Research
Animal Welfare and Human Ethics
(joint with Konstanze Albrecht and Nora Szech)

We elicit concern for animal welfare in an incentivized, direct and real setup that allows us to separate genuine interest in animal welfare from confounding factors like advertisement, replacement arguments or image concerns. Subjects choose between intensive farming and organic living conditions for a laying hen. Opting for better living conditions is costly, but guarantees better food, daylight, and more space to the hen. Hence subjects have to trade off a selfish benefit (money) against the welfare of a hen. Our data shed light on a long-standing philosophical debate about the relationship between animal welfare and human ethics. We confirm that subjects with higher interests in the hen’s well-being exhibit higher moral standards towards humans.

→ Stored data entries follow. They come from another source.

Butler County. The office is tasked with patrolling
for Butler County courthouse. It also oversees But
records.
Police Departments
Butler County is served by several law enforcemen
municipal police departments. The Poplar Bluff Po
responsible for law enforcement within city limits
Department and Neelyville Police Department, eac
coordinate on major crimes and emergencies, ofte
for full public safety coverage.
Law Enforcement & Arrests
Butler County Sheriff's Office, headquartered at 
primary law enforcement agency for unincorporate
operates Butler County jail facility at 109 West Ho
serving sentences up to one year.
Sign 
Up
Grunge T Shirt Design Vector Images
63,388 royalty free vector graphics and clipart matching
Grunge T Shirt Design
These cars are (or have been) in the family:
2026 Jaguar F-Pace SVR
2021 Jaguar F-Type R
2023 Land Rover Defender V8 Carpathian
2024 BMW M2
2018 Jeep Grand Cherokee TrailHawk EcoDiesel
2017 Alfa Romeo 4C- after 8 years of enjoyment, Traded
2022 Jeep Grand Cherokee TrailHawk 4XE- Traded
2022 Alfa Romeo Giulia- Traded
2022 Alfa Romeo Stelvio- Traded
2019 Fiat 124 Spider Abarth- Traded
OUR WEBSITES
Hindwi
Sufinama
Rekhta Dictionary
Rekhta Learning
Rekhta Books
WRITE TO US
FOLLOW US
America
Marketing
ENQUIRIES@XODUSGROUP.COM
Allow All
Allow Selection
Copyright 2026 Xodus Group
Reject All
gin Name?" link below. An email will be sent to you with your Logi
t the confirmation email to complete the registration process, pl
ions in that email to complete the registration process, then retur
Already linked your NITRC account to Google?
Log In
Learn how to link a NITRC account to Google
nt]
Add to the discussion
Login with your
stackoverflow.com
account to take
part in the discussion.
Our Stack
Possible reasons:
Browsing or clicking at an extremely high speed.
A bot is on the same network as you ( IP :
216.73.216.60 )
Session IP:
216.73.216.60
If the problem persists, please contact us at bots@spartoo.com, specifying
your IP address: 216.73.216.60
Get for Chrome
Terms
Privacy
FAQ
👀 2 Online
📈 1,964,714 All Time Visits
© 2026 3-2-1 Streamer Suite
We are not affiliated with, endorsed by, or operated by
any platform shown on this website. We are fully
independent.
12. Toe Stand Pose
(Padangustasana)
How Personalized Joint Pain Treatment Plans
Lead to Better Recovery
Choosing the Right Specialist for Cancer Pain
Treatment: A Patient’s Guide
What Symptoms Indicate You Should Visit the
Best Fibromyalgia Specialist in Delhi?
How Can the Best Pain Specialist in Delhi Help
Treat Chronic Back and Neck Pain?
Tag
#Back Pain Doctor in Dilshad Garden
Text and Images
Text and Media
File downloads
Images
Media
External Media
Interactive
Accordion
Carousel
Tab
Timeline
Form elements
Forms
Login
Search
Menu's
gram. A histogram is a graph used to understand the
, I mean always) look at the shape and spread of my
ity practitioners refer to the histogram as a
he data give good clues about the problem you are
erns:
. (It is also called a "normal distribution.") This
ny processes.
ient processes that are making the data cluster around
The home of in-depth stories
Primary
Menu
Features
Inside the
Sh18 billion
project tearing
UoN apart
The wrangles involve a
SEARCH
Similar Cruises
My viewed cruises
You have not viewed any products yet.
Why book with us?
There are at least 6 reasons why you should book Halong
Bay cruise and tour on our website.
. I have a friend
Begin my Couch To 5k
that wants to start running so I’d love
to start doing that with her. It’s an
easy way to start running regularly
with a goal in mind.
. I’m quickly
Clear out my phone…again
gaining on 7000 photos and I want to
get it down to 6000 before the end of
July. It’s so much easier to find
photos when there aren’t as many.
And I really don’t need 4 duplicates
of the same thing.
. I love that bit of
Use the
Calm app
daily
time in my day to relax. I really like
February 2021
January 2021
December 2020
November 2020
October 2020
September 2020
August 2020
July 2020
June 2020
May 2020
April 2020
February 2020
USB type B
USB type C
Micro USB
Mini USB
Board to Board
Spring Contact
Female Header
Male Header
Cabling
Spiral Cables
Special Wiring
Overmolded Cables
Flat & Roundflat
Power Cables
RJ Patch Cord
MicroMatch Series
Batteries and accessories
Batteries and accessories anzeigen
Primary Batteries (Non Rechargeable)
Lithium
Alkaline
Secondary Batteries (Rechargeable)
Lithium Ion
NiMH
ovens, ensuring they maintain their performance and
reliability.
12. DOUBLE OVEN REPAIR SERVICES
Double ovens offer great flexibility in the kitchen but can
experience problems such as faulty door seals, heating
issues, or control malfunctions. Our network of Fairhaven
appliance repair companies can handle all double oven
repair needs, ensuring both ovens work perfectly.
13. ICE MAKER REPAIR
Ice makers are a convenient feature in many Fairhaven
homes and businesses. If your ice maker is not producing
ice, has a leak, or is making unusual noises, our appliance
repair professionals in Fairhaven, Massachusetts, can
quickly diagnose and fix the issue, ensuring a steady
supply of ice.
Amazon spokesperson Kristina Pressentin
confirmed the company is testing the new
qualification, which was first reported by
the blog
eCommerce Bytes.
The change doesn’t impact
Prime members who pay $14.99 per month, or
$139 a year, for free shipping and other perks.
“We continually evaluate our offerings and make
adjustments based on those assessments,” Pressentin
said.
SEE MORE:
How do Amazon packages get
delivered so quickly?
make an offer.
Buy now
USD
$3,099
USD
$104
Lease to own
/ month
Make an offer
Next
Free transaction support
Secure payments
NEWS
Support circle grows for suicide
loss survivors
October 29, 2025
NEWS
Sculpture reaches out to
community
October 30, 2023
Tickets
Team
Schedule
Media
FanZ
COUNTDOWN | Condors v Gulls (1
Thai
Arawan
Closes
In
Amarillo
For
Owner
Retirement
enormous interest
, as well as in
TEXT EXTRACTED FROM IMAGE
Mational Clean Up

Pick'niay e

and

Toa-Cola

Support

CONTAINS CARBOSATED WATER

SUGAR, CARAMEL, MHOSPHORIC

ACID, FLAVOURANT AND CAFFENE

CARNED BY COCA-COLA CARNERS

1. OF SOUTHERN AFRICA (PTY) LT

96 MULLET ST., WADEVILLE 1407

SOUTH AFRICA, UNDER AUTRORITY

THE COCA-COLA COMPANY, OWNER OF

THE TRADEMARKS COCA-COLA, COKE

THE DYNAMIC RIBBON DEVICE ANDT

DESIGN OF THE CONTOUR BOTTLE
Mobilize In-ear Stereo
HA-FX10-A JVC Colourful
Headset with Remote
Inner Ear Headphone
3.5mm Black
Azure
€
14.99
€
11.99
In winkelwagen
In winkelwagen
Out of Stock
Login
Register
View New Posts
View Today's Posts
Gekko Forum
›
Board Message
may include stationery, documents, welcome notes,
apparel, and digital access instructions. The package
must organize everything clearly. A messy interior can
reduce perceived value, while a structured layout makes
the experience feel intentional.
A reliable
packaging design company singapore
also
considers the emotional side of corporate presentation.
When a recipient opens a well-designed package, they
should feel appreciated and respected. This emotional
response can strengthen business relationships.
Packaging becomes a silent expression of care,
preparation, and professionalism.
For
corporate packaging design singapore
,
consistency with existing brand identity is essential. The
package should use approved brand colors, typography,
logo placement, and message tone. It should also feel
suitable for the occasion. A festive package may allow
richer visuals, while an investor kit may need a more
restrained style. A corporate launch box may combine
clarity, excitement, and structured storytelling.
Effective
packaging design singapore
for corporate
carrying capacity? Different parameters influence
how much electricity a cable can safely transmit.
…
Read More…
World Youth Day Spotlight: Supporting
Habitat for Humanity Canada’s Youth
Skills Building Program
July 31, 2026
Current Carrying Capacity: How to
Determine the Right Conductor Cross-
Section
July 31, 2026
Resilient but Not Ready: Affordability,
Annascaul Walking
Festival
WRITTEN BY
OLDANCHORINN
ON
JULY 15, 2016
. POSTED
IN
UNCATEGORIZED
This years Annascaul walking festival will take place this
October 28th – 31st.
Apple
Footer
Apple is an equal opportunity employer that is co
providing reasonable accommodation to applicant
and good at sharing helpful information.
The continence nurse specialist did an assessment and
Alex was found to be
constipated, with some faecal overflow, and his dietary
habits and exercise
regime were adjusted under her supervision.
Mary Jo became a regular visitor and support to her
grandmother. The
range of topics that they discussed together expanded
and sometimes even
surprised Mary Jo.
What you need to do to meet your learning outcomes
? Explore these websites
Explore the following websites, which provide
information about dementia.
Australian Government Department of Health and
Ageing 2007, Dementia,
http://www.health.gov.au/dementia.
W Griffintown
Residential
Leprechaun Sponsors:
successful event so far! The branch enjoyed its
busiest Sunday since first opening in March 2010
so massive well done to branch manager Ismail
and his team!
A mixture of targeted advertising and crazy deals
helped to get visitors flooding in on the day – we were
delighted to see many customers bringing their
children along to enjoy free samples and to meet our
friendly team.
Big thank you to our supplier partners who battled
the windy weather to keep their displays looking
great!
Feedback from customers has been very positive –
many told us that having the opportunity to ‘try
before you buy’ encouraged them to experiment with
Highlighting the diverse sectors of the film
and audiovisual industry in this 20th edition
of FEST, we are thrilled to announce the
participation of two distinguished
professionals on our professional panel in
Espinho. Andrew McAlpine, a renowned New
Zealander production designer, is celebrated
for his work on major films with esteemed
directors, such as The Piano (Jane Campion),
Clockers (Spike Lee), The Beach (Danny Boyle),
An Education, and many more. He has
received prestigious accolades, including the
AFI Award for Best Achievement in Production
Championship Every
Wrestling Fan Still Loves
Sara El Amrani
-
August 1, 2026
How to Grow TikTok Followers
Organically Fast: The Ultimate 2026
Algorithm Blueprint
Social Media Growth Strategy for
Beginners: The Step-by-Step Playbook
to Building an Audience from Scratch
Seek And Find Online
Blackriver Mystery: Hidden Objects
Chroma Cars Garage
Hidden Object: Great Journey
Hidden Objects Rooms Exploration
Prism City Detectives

Supporters of intensive farming are significantly less prosocial and open-minded, and more Machiavellian than others.
Delegating Pricing Power to Customers
(joint with Klaus M. Schmidt, Martin Spann, and Lucas Stich)
Published in Journal of Economic Behavior and Organization | Working Paper | Data

Pay What You Want (PWYW) and Name Your Own Price (NYOP) are customer-driven pricing mechanisms that give customers (some) pricing power. Both have been used in service industries with high fixed costs to price discriminate without setting a reference price. Their participatory and innovative nature gives rise to promotional benefits that do not accrue to posted-price sellers. We explore the nature and effects of these benefits and compare PWYW and NYOP using controlled lab experiments. We show that PWYW is a very aggressive strategy that achieves almost full market penetration. It can be profitable if there are promotional benefits and if marginal costs are low. In contrast, NYOP can be used profitably also if marginal costs are high and if there are no such benefits. It reduces price competition and segments the market. In a second experiment, we generate promotional benefits endogenously. We show that PWYW monopolizes the follow-up market but fails to be profitable. NYOP is less successful in penetrating the market but yields much higher profits.
Context Dependence in Speed Dating

Context influences decision making. However, evidence on the specific underlying mechanism is scarce. Since context dependence in decision making may impact consumers, firms and political agenda setters, exploring the precise mechanism through which choices are distorted is imperative. This paper provides evidence that expanding the utility range of one choice dimension leads decision makers to attach less weight to this attribute, in line with the notion of relative thinking (Bushong et al., 2016). Context dependence is more pronounced if evaluators are female and survives extensive robustness checks. Implications for policy are discussed.